Mais adiante, o autor de Formação de Literatura Brasileira mostra que o sentido de período repercute de forma evidente no “problema das influências” ou seja, as relações e interrelações de escritores e obras no tempo literário:
“Isso conduz ao problema das influências que vinculam os escritores uma aos outros, contribuindo para formar a continuidade no tempo e definir a fisionomia própria de cada momento. Embora a tenha utilizado largamente e sem dogmatismo, como técnica auxiliar, é preciso reconhecer que talvez seja o instrumento mais delicado, falível e perigoso de toda a crítica, pela dificuldade em distinguir coincidência, influência e plágio, bem como a impossibilidade de averiguar a parte da deliberação e do insconsciente. Além disso, nunca se sabe se as influências apontadas são significativas ou principais, pois há sempre as que não se manifestam visivelmente sem contar as possíveis fontes ignoradas (autores desconhecidos, sugestões fugazes), que por vezes sobrelevam as mais evidentes.

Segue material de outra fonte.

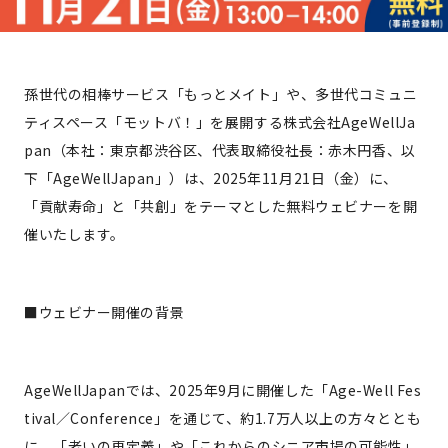
孫世代の相棒サービス「もっとメイト」や、多世代コミュニ
ティスペース「モットバ！」を展開する株式会社AgeWellJa
pan（本社：東京都渋谷区、代表取締役社長：赤木円香、以
下「AgeWellJapan」）は、2025年11月21日（金）に、
「貢献寿命」と「共創」をテーマとした無料ウェビナーを開
催いたします。
■ウェビナー開催の背景
AgeWellJapanでは、2025年9月に開催した「Age-Well Fes
tival／Conference」を通じて、約1.7万人以上の方々ととも
に、「老いの再定義」や「これからのシニア市場の可能性」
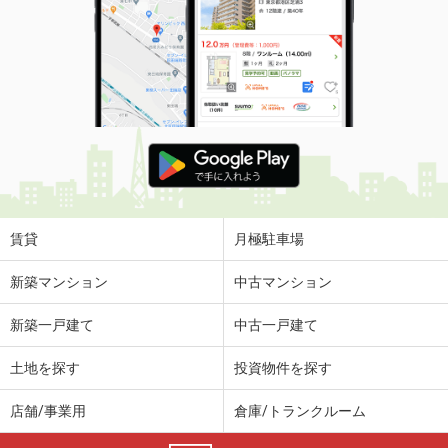
賃貸
月極駐車場
新築マンション
中古マンション
新築一戸建て
中古一戸建て
土地を探す
投資物件を探す
店舗/事業用
倉庫/トランクルーム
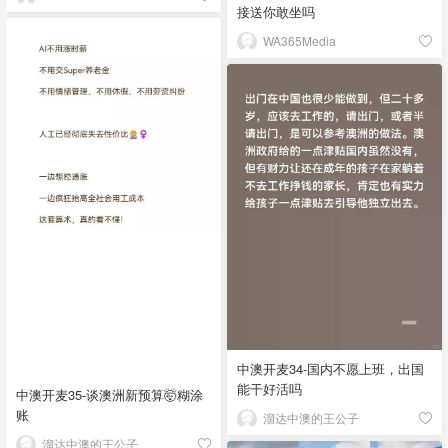
接送你敢坐吗
WA365Media
中澳开麦34-国内不愿上班，出国
能干好活吗
中澳开麦35-谈澳洲新预算🤯糊涂
账
溜达中澳的王公子
溜达中澳的王公子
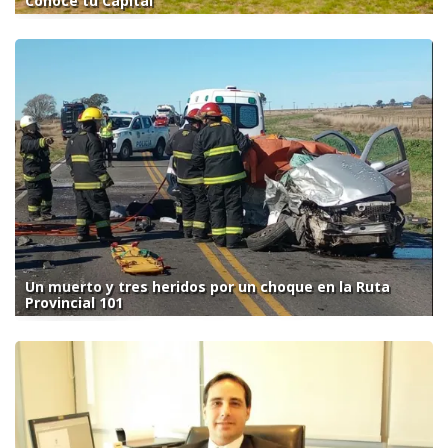
Conocé tu Capital
Un muerto y tres heridos por un choque en la Ruta
Provincial 101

Ainda mais sério é o caso da influência poder assumir sentidos variáveis, requerendo tratamento igualmente diverso. Pode, por exemplo, aparecer como transposição direta mal assimilada, permanecendo na obra ao modo de um corpo estranho de interesse crítico secundário. Pode, doutro lado, ser de tal caráter de empréstimo, toma-la então, como influência, importa em prejuízo do seu caráter atual, e mais verdadeiro, de elemento próprio de um conjunto orgânico”.

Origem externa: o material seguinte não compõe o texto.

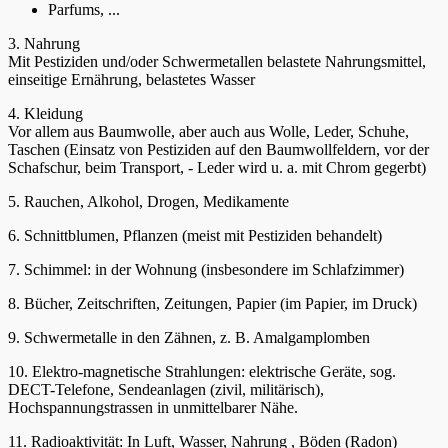
Parfums, ...
3. Nahrung
Mit Pestiziden und/oder Schwermetallen belastete Nahrungsmittel,
einseitige Ernährung, belastetes Wasser
4. Kleidung
Vor allem aus Baumwolle, aber auch aus Wolle, Leder, Schuhe,
Taschen (Einsatz von Pestiziden auf den Baumwollfeldern, vor der
Schafschur, beim Transport, - Leder wird u. a. mit Chrom gegerbt)
5. Rauchen, Alkohol, Drogen, Medikamente
6. Schnittblumen, Pflanzen (meist mit Pestiziden behandelt)
7. Schimmel: in der Wohnung (insbesondere im Schlafzimmer)
8. Bücher, Zeitschriften, Zeitungen, Papier (im Papier, im Druck)
9. Schwermetalle in den Zähnen, z. B. Amalgamplomben
10. Elektro-magnetische Strahlungen: elektrische Geräte, sog.
DECT-Telefone, Sendeanlagen (zivil, militärisch),
Hochspannungstrassen in unmittelbarer Nähe.
11. Radioaktivität: In Luft, Wasser, Nahrung , Böden (Radon)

Como ficou claro acima, a distinção, por mais básica e elementar entre período literário e estilo de época revela uma série de questionamentos e de abordagens nas relações de fases, grupos e obras literárias. Afrânio Coutinho, no seu Literatura no Brasil, procura saídas para o impasse estabelecendo que “período é um sistema de normas literárias expressas num estilo”, enquanto que “os estilos são a força dinâmica dos períodos”.
O conceito periodológico em Afrânio Coutinho está dentro de uma perspectiva estilística, e como tal, vai prevalecer sua preferência por estilo ao invés de período na sistematização da literatura brasileira.
“(...) Os conceitos de estilo, na análise de obras de arte, prestam-se como critério crítico muito mais exato, tanto no estudo das obras-primas, como das obras menores. E, como força dinâmica dos períodos literários, há necessidade de relevar-lhe “ a essência, que é, em sentido maior, a penetração da própria natureza da época”.
































4 – A PERIODIZAÇÃO CRÍTICA DE SÍLVIO ROMERO

Fórmulas empíricas para solucionar problemas da periodologia literária foram sempre à saída encontrada pelos historiadores brasileiros.
Influenciados pela “obsessão histórica” dos portugueses, os brasileiros que se dedicaram à historiografia literária pouco avançaram nos critérios de divisões dos períodos literários.
Muitos críticos e historiadores literários, no Brasil, apelaram para divisões meramente experimentais e cronológicas ou, quando muito, no naturalismo não foram além do que propunha a sociologia, o cientificismo e o historicismo.
Os precursores da história literária brasileira cedo despertaram à crítica para essa questão. Mas, chegamos ao final do século XIX bastante defasados com relação a periodologia e, o mais grave, sem um estudo que pudesse, realmente subsidiar os historiadores do presente século.
No primeiro volume de História da Literatura Brasileira, exatamente na abertura do capitulo que trata dos “Fatores da Literatura Brasileira”, o crítico Sílvio Romero constata a fragilidade brasileira no que toca à historiografia literária da época.
“As pátrias letras, entre outras lacunas, mostram bem claramente a grande falha causada pela ausência de trabalhos históricos. Se não existe uma história universal escrita por um brasileiro, se a nossa história política, social e econômica tem sido apenas esboçada e foi mister que estrangeiros no-la ensinassem a escrever, no terreno da literatura propriamente dita e pobreza nacional ostenta-se ainda maior.